## Action item
Please restate the records that follow exactly, skipping their images.

## Material for the task
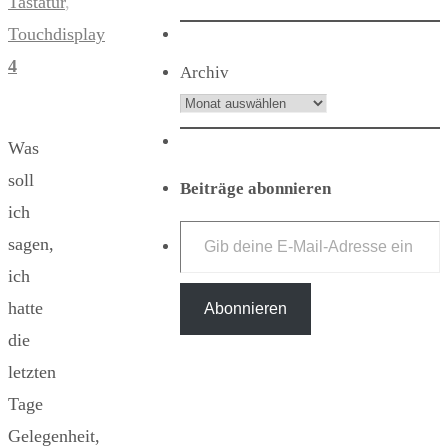
Tastatur
,
Touchdisplay
4
Archiv
Was
soll
Beiträge abonnieren
ich
Gib deine E-Mail-Adresse ein ...
sagen,
ich
hatte
Abonnieren
die
letzten
Tage
Gelegenheit,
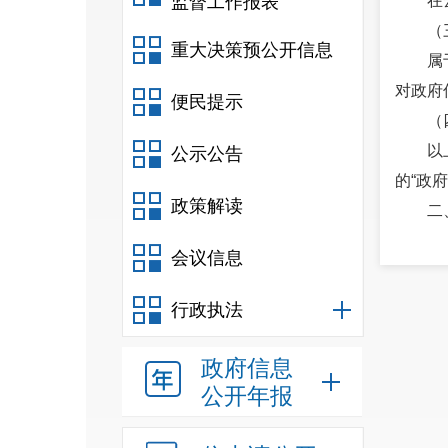
监督工作报表
在
（
重大决策预公开信息
属
对政府
便民提示
（
以
公示公告
的“政
政策解读
二
根
会议信息
民政府
机构、
行政执法
秘密法
（
政府信息
1
公开年报
2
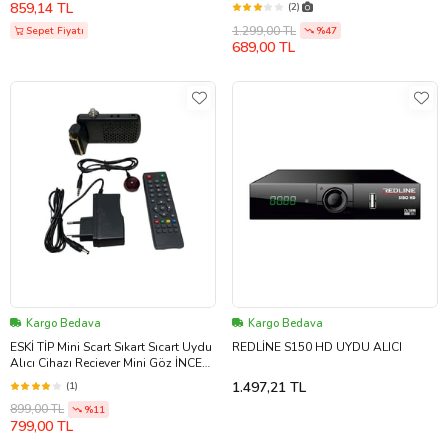
859,14 TL
(2)
1.299,00 TL
Sepet Fiyatı
%47
689,00 TL
Kargo Bedava
Kargo Bedava
ESKİ TİP Mini Scart Sıkart Sıcart Uydu
REDLİNE S150 HD UYDU ALICI
Alıcı Cihazı Reciever Mini Göz İNCE
LCD TVLERE OLMAZZ
1.497,21 TL
(1)
899,00 TL
%11
799,00 TL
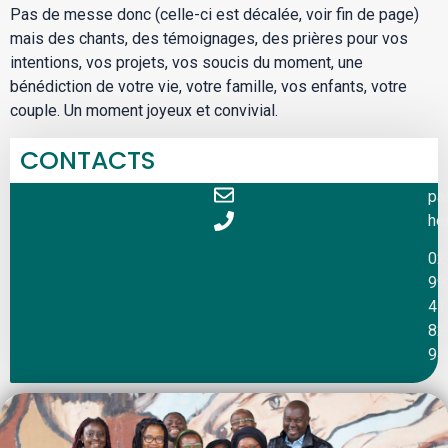
Pas de messe donc (celle-ci est décalée, voir fin de page)
mais des chants, des témoignages, des prières pour vos
intentions, vos projets, vos soucis du moment, une
bénédiction de votre vie, votre famille, vos enfants, votre
couple. Un moment joyeux et convivial.
CONTACTS
pa
hel
02
99
41
82
94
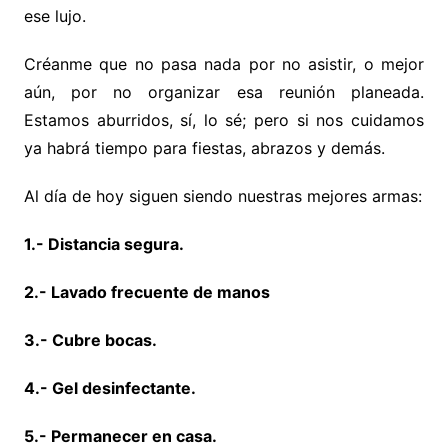
ese lujo.
Créanme que no pasa nada por no asistir, o mejor
aún, por no organizar esa reunión planeada.
Estamos aburridos, sí, lo sé; pero si nos cuidamos
ya habrá tiempo para fiestas, abrazos y demás.
Al día de hoy siguen siendo nuestras mejores armas:
1.- Distancia segura.
2.- Lavado frecuente de manos
3.- Cubre bocas.
4.- Gel desinfectante.
5.- Permanecer en casa.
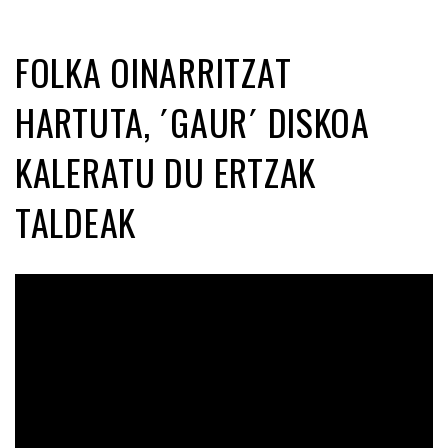
FOLKA OINARRITZAT
HARTUTA, ´GAUR´ DISKOA
KALERATU DU ERTZAK
TALDEAK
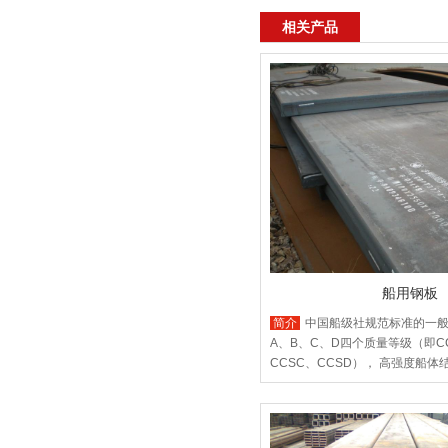
相关产品
船用钢板
简介
中国船级社规范标准的一
A、B、C、D四个质量等级（即CC
CCSC、CCSD）， ‌高强度船体
DH32、EH32、AH36、DH36
的ABS标准，BV 标准， LR 标准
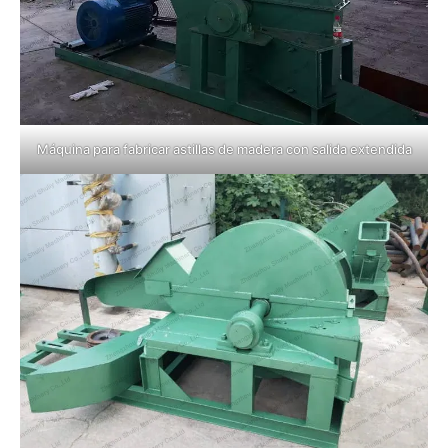
Máquina para fabricar astillas de madera con salida extendida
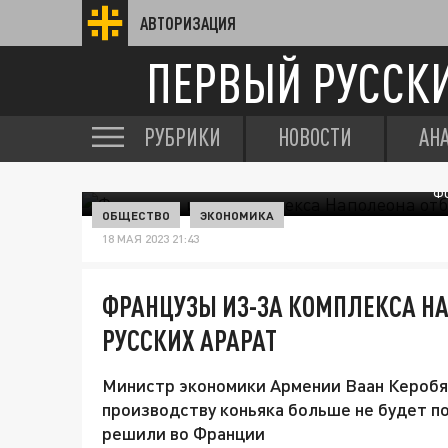
АВТОРИЗАЦИЯ
ПЕРВЫЙ РУССК
РУБРИКИ
НОВОСТИ
АН
ФО
ОБЩЕСТВО
ЭКОНОМИКА
18 МАЯ 2023 21:43
ФРАНЦУЗЫ ИЗ-ЗА КОМПЛЕКСА НА
РУССКИХ АРАРАТ
Министр экономики Армении Ваан Керобян
производству коньяка больше не будет п
решили во Франции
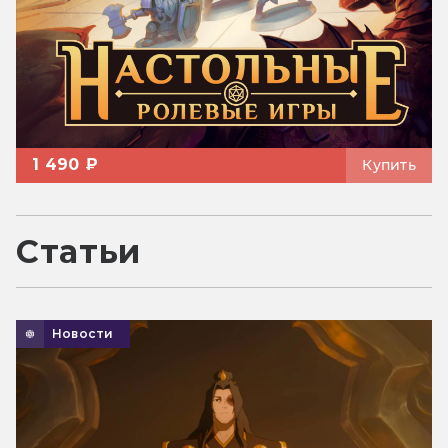
1 490 ₽
Купить
Статьи
Новости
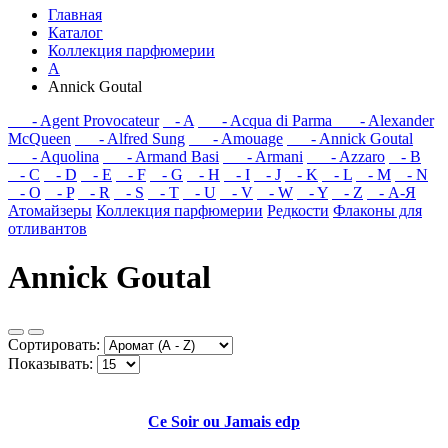
Главная
Каталог
Коллекция парфюмерии
A
Annick Goutal
- Agent Provocateur
- A
- Acqua di Parma
- Alexander
McQueen
- Alfred Sung
- Amouage
- Annick Goutal
- Aquolina
- Armand Basi
- Armani
- Azzaro
- B
- C
- D
- E
- F
- G
- H
- I
- J
- K
- L
- M
- N
- O
- P
- R
- S
- T
- U
- V
- W
- Y
- Z
- А-Я
Атомайзеры
Коллекция парфюмерии
Редкости
Флаконы для
отливантов
Annick Goutal
Сортировать:
Показывать:
Ce Soir ou Jamais edp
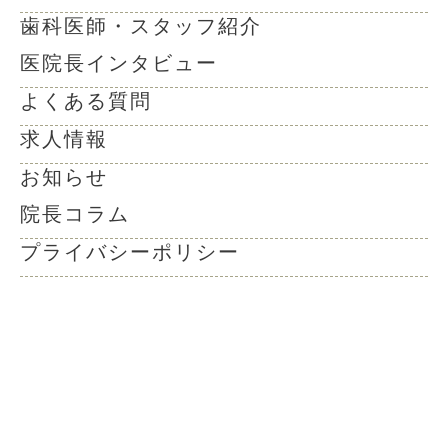
歯科医師・スタッフ紹介
医院長インタビュー
よくある質問
求人情報
お知らせ
院長コラム
プライバシーポリシー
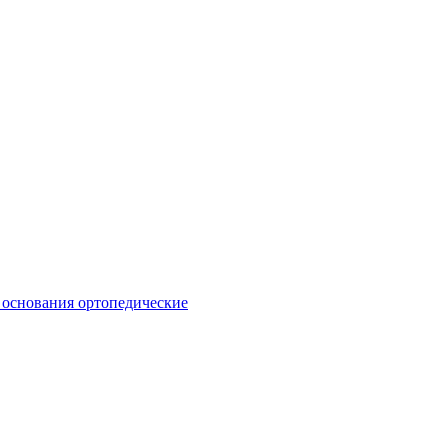
 основания ортопедические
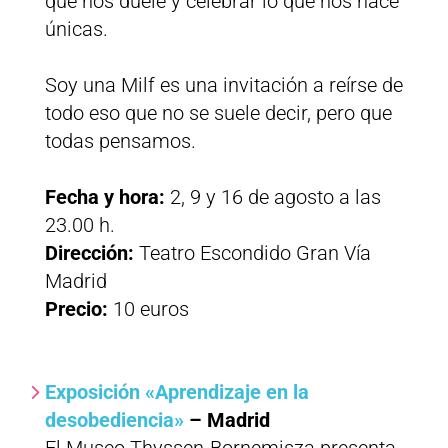
que nos duele y celebrar lo que nos hace
únicas.
Soy una Milf es una invitación a reírse de
todo eso que no se suele decir, pero que
todas pensamos.
Fecha y hora:
2, 9 y 16 de agosto a las
23.00 h.
Dirección:
Teatro Escondido Gran Vía
Madrid
Precio:
10 euros
Exposición «Aprendizaje en la
desobediencia»
– Madrid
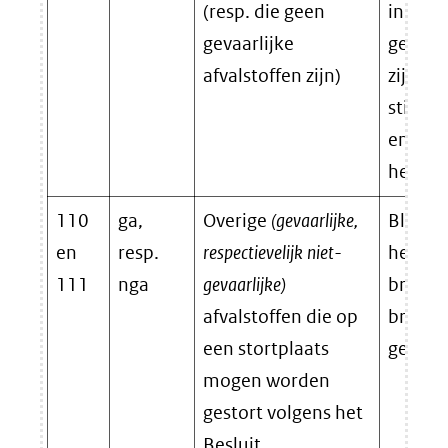
(resp. die geen
inhoud
gevaarlijke
gevaarl
afvalstoffen zijn)
zijn: (p
stiksto
en ede
helium
110
ga,
Overige
(gevaarlijke,
Bluspoe
en
resp.
respectievelijk niet-
het ve
111
nga
gevaarlijke)
brandbl
afvalstoffen die op
brandbl
een stortplaats
gehaal
mogen worden
gestort volgens het
Besluit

## Result of the exercise
Tastatur
,
Touchdisplay
4
Archiv
Was
soll
Beiträge abonnieren
ich
Gib deine E-Mail-Adresse ein ...
sagen,
ich
hatte
Abonnieren
die
letzten
Tage
Gelegenheit,
监督工作报表
在
（
重大决策预公开信息
属
对政府
便民提示
（
以
公示公告
的“政
政策解读
二
根
会议信息
民政府
机构、
行政执法
秘密法
（
政府信息
1
公开年报
2
859,14 TL
(2)
1.299,00 TL
Sepet Fiyatı
%47
689,00 TL
Kargo Bedava
Kargo Bedava
ESKİ TİP Mini Scart Sıkart Sıcart Uydu
REDLİNE S150 HD UYDU ALICI
Alıcı Cihazı Reciever Mini Göz İNCE
LCD TVLERE OLMAZZ
1.497,21 TL
(1)
899,00 TL
%11
799,00 TL
Pas de messe donc (celle-ci est décalée, voir fin de page)
mais des chants, des témoignages, des prières pour vos
intentions, vos projets, vos soucis du moment, une
bénédiction de votre vie, votre famille, vos enfants, votre
couple. Un moment joyeux et convivial.
CONTACTS
pa
hel
02
99
41
82
94
ese lujo.
Créanme que no pasa nada por no asistir, o mejor
aún, por no organizar esa reunión planeada.
Estamos aburridos, sí, lo sé; pero si nos cuidamos
ya habrá tiempo para fiestas, abrazos y demás.
Al día de hoy siguen siendo nuestras mejores armas:
1.- Distancia segura.
2.- Lavado frecuente de manos
3.- Cubre bocas.
4.- Gel desinfectante.
5.- Permanecer en casa.
FOLKA OINARRITZAT
HARTUTA, ´GAUR´ DISKOA
KALERATU DU ERTZAK
TALDEAK
相关产品
船用钢板
简介
中国船级社规范标准的一
A、B、C、D四个质量等级（即CC
CCSC、CCSD）， ‌高强度船体
DH32、EH32、AH36、DH36
的ABS标准，BV 标准， LR 标准
Máquina para fabricar astillas de madera con salida extendida
АВТОРИЗАЦИЯ
ПЕРВЫЙ РУССК
РУБРИКИ
НОВОСТИ
АН
ФО
ОБЩЕСТВО
ЭКОНОМИКА
18 МАЯ 2023 21:43
ФРАНЦУЗЫ ИЗ-ЗА КОМПЛЕКСА НА
РУССКИХ АРАРАТ
Министр экономики Армении Ваан Керобян
производству коньяка больше не будет п
решили во Франции
1 490 ₽
Купить
Статьи
Новости
Главная
Каталог
Коллекция парфюмерии
A
Annick Goutal
- Agent Provocateur
- A
- Acqua di Parma
- Alexander
McQueen
- Alfred Sung
- Amouage
- Annick Goutal
- Aquolina
- Armand Basi
- Armani
- Azzaro
- B
- C
- D
- E
- F
- G
- H
- I
- J
- K
- L
- M
- N
- O
- P
- R
- S
- T
- U
- V
- W
- Y
- Z
- А-Я
Атомайзеры
Коллекция парфюмерии
Редкости
Флаконы для
отливантов
Annick Goutal
Сортировать:
Показывать:
Ce Soir ou Jamais edp
歯科医師・スタッフ紹介
医院長インタビュー
よくある質問
求人情報
お知らせ
院長コラム
プライバシーポリシー
 основания ортопедические
que nos duele y celebrar lo que nos hace
únicas.
Soy una Milf es una invitación a reírse de
todo eso que no se suele decir, pero que
todas pensamos.
Fecha y hora:
2, 9 y 16 de agosto a las
23.00 h.
Dirección:
Teatro Escondido Gran Vía
Madrid
Precio:
10 euros
Exposición «Aprendizaje en la
desobediencia»
– Madrid
(resp. die geen
inhoud
gevaarlijke
gevaarl
afvalstoffen zijn)
zijn: (p
stiksto
en ede
helium
110
ga,
Overige
(gevaarlijke,
Bluspoe
en
resp.
respectievelijk niet-
het ve
111
nga
gevaarlijke)
brandbl
afvalstoffen die op
brandbl
een stortplaats
gehaal
mogen worden
gestort volgens het
Besluit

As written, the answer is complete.